Diccionario Político de la República Constitucional

10 enero 2007

Estado de partidos (partitocracia)

Filed under: Definición — Alejandro Pérez @ 12:19 pm

La partitocracia o Estado de partidos, consiste en una forma oligárquica de gobierno en la que unos pocos partidos políticos (generalmente dos) mantienen secuestrada la libertad política de la sociedad civil. Se caracteriza por la carencia de separación de poderes, que se concentran en el dirigente del partido que ostenta el gobierno en cada momento. Tampoco existe representatividad de la sociedad civil. Normalmente, los partidos políticos están directamente financiados por el Estado y se les permite recibir donaciones de entes privados, lo que les convierte en órganos/instituciones del propio Estado.

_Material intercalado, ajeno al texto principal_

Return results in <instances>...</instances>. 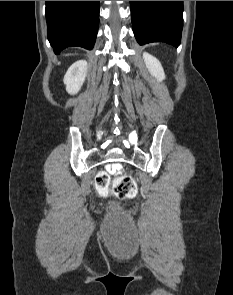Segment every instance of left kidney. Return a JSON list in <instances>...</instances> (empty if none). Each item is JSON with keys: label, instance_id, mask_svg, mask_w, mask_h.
I'll use <instances>...</instances> for the list:
<instances>
[{"label": "left kidney", "instance_id": "obj_1", "mask_svg": "<svg viewBox=\"0 0 233 295\" xmlns=\"http://www.w3.org/2000/svg\"><path fill=\"white\" fill-rule=\"evenodd\" d=\"M143 59L149 72L155 78H157V80L162 81L163 79H165L163 67L157 58H155L149 53L144 52Z\"/></svg>", "mask_w": 233, "mask_h": 295}]
</instances>
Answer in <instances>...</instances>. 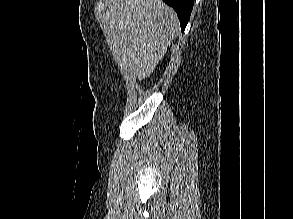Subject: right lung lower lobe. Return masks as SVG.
I'll return each mask as SVG.
<instances>
[{"label": "right lung lower lobe", "instance_id": "right-lung-lower-lobe-1", "mask_svg": "<svg viewBox=\"0 0 293 219\" xmlns=\"http://www.w3.org/2000/svg\"><path fill=\"white\" fill-rule=\"evenodd\" d=\"M163 1L167 3L169 6H171L172 8H174L180 20L181 29L182 31H184L193 9L194 0H163Z\"/></svg>", "mask_w": 293, "mask_h": 219}]
</instances>
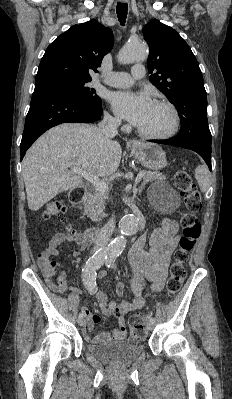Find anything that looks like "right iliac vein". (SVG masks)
Wrapping results in <instances>:
<instances>
[{
	"label": "right iliac vein",
	"instance_id": "obj_1",
	"mask_svg": "<svg viewBox=\"0 0 232 399\" xmlns=\"http://www.w3.org/2000/svg\"><path fill=\"white\" fill-rule=\"evenodd\" d=\"M77 322H78L79 326H83L84 325V319L83 318H78Z\"/></svg>",
	"mask_w": 232,
	"mask_h": 399
}]
</instances>
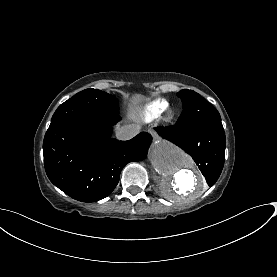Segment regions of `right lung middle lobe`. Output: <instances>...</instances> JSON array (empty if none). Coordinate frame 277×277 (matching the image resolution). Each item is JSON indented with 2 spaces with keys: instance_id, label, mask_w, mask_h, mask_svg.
Here are the masks:
<instances>
[{
  "instance_id": "1",
  "label": "right lung middle lobe",
  "mask_w": 277,
  "mask_h": 277,
  "mask_svg": "<svg viewBox=\"0 0 277 277\" xmlns=\"http://www.w3.org/2000/svg\"><path fill=\"white\" fill-rule=\"evenodd\" d=\"M117 99L97 89H85L61 104L55 111L49 128L77 117L118 114Z\"/></svg>"
}]
</instances>
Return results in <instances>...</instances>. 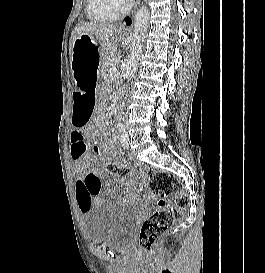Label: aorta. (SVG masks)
<instances>
[{
  "label": "aorta",
  "instance_id": "aorta-1",
  "mask_svg": "<svg viewBox=\"0 0 265 273\" xmlns=\"http://www.w3.org/2000/svg\"><path fill=\"white\" fill-rule=\"evenodd\" d=\"M149 15V9L143 6L137 11L134 17V31L131 50L129 59L124 70V78L127 80L132 79L136 73L142 53L143 41L147 33Z\"/></svg>",
  "mask_w": 265,
  "mask_h": 273
}]
</instances>
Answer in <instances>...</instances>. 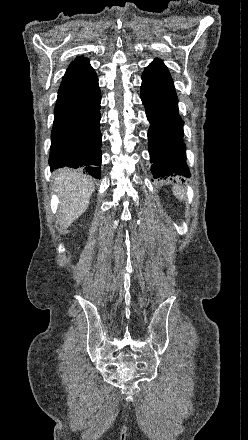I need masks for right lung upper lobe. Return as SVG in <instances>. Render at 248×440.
I'll use <instances>...</instances> for the list:
<instances>
[{"label": "right lung upper lobe", "instance_id": "cb5924a9", "mask_svg": "<svg viewBox=\"0 0 248 440\" xmlns=\"http://www.w3.org/2000/svg\"><path fill=\"white\" fill-rule=\"evenodd\" d=\"M96 78V73L90 66L89 60L78 57L68 67L58 93L81 88L90 84Z\"/></svg>", "mask_w": 248, "mask_h": 440}]
</instances>
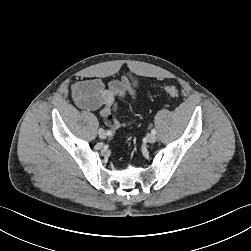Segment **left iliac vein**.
<instances>
[{
  "mask_svg": "<svg viewBox=\"0 0 251 251\" xmlns=\"http://www.w3.org/2000/svg\"><path fill=\"white\" fill-rule=\"evenodd\" d=\"M146 139H147V141H148L149 143H154V142H156L157 137H156L155 134L149 133V134L147 135Z\"/></svg>",
  "mask_w": 251,
  "mask_h": 251,
  "instance_id": "left-iliac-vein-1",
  "label": "left iliac vein"
}]
</instances>
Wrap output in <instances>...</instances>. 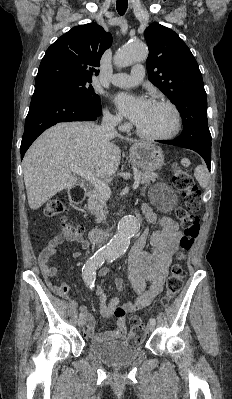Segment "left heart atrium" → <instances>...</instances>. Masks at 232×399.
<instances>
[{"instance_id": "1", "label": "left heart atrium", "mask_w": 232, "mask_h": 399, "mask_svg": "<svg viewBox=\"0 0 232 399\" xmlns=\"http://www.w3.org/2000/svg\"><path fill=\"white\" fill-rule=\"evenodd\" d=\"M116 104L119 111L135 124L144 117L150 106L148 102L137 101L127 95H119Z\"/></svg>"}]
</instances>
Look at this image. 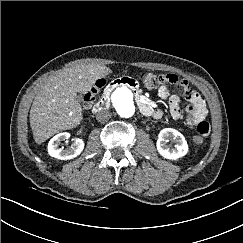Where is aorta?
Here are the masks:
<instances>
[{
	"label": "aorta",
	"instance_id": "aorta-1",
	"mask_svg": "<svg viewBox=\"0 0 243 243\" xmlns=\"http://www.w3.org/2000/svg\"><path fill=\"white\" fill-rule=\"evenodd\" d=\"M112 103L117 112L125 118H130L135 113L133 92L126 86L114 90L111 96Z\"/></svg>",
	"mask_w": 243,
	"mask_h": 243
}]
</instances>
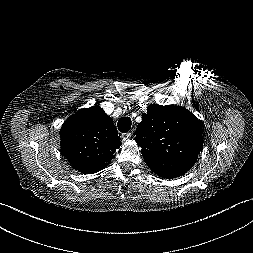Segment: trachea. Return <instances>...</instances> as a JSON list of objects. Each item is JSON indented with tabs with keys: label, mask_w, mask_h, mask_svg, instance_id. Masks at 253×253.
<instances>
[{
	"label": "trachea",
	"mask_w": 253,
	"mask_h": 253,
	"mask_svg": "<svg viewBox=\"0 0 253 253\" xmlns=\"http://www.w3.org/2000/svg\"><path fill=\"white\" fill-rule=\"evenodd\" d=\"M132 125L131 119L129 117H122L119 119L117 126L118 129L122 132V133H126L130 130Z\"/></svg>",
	"instance_id": "obj_1"
}]
</instances>
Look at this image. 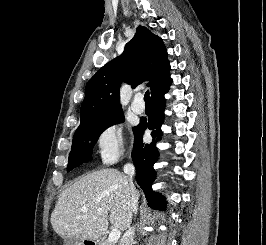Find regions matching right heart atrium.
I'll use <instances>...</instances> for the list:
<instances>
[{
	"label": "right heart atrium",
	"mask_w": 266,
	"mask_h": 245,
	"mask_svg": "<svg viewBox=\"0 0 266 245\" xmlns=\"http://www.w3.org/2000/svg\"><path fill=\"white\" fill-rule=\"evenodd\" d=\"M96 157L103 166L115 164L125 153L123 128L119 124L104 127L95 139Z\"/></svg>",
	"instance_id": "d8ad5b80"
}]
</instances>
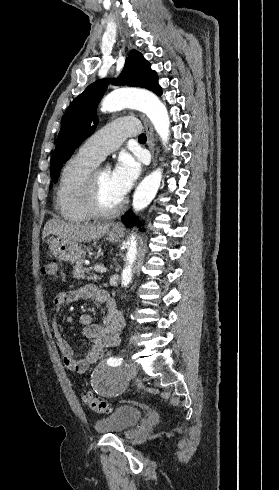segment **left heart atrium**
<instances>
[{
    "mask_svg": "<svg viewBox=\"0 0 279 490\" xmlns=\"http://www.w3.org/2000/svg\"><path fill=\"white\" fill-rule=\"evenodd\" d=\"M140 173L141 165L136 158L127 154L118 158L110 177L114 192L118 198L123 199L125 197L135 184Z\"/></svg>",
    "mask_w": 279,
    "mask_h": 490,
    "instance_id": "obj_1",
    "label": "left heart atrium"
}]
</instances>
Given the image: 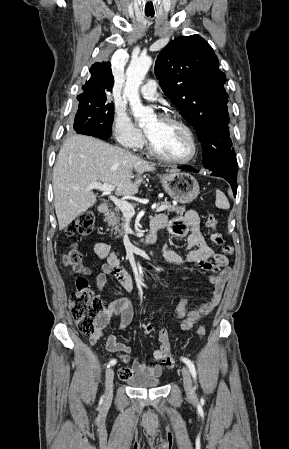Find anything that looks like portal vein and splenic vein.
Listing matches in <instances>:
<instances>
[{
  "label": "portal vein and splenic vein",
  "mask_w": 289,
  "mask_h": 449,
  "mask_svg": "<svg viewBox=\"0 0 289 449\" xmlns=\"http://www.w3.org/2000/svg\"><path fill=\"white\" fill-rule=\"evenodd\" d=\"M92 189H97L102 191L104 194L109 196V199L118 207L119 210L123 213V215L127 218H131L135 214V210L130 203L127 201H123L118 199L116 196L111 195V192L115 190V186L108 183H100L94 182L91 183L86 190L90 191ZM168 208V205L162 204L161 206L156 208V212L164 211ZM152 209H155V206H152Z\"/></svg>",
  "instance_id": "obj_1"
}]
</instances>
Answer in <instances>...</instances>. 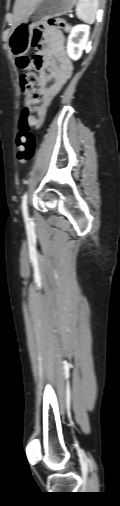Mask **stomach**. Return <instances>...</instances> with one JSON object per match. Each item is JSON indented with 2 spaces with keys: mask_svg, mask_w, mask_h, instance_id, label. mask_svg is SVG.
Wrapping results in <instances>:
<instances>
[{
  "mask_svg": "<svg viewBox=\"0 0 120 506\" xmlns=\"http://www.w3.org/2000/svg\"><path fill=\"white\" fill-rule=\"evenodd\" d=\"M77 0H40L27 14L25 19L10 32L9 49L14 57L28 52L31 46L33 28L50 17L68 13Z\"/></svg>",
  "mask_w": 120,
  "mask_h": 506,
  "instance_id": "obj_1",
  "label": "stomach"
}]
</instances>
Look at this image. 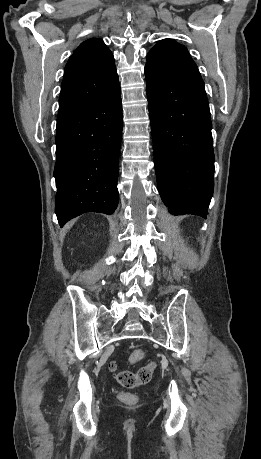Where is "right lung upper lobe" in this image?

De acuerdo con la ley de hierro de Michels sobre los partidos de masas, éstos acaban por perder los objetivos de su fundación inicial y se convierten en superestructuras cuya única finalidad es la autoconservación. Por tanto, dejan de ser representativos de las bases que los sustentan. Para paliar este hecho y evitar el enquistamiento de los partidos políticos en el Estado y/o su subordinación a otras entidades de carácter privado, los partidos políticos deben sustentarse por las aportaciones a partes iguales de sus socios.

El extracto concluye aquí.